_What is being asked_. A faithful copy of every entry, with the pictures removed, is what is needed here.
━━━━━━━━━━━━━━━━━━━━
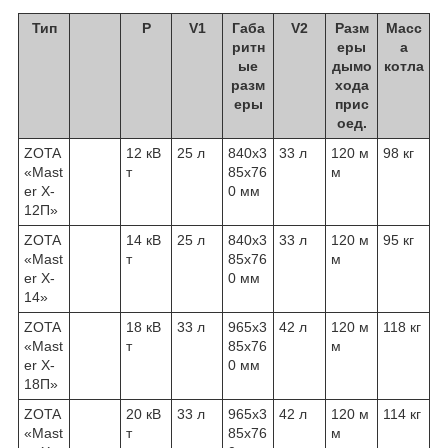
Тип
P
V1
Габа
V2
Разм
Масс
ритн
еры
а
ые
дымо
котла
разм
хода
еры
прис
оед.
ZOTA
12 кВ
25 л
840х3
33 л
120 м
98 кг
«Mast
т
85х76
м
er X-
0 мм
12П»
ZOTA
14 кВ
25 л
840х3
33 л
120 м
95 кг
«Mast
т
85х76
м
er X-
0 мм
14»
ZOTA
18 кВ
33 л
965х3
42 л
120 м
118 кг
«Mast
т
85х76
м
er X-
0 мм
18П»
ZOTA
20 кВ
33 л
965х3
42 л
120 м
114 кг
«Mast
т
85х76
м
━━━━━━━━━━━━━━━━━━━━
_Written response_.
Тип
P
V1
Габа
V2
Разм
Масс
ритн
еры
а
ые
дымо
котла
разм
хода
еры
прис
оед.
ZOTA
12 кВ
25 л
840х3
33 л
120 м
98 кг
«Mast
т
85х76
м
er X-
0 мм
12П»
ZOTA
14 кВ
25 л
840х3
33 л
120 м
95 кг
«Mast
т
85х76
м
er X-
0 мм
14»
ZOTA
18 кВ
33 л
965х3
42 л
120 м
118 кг
«Mast
т
85х76
м
er X-
0 мм
18П»
ZOTA
20 кВ
33 л
965х3
42 л
120 м
114 кг
«Mast
т
85х76
м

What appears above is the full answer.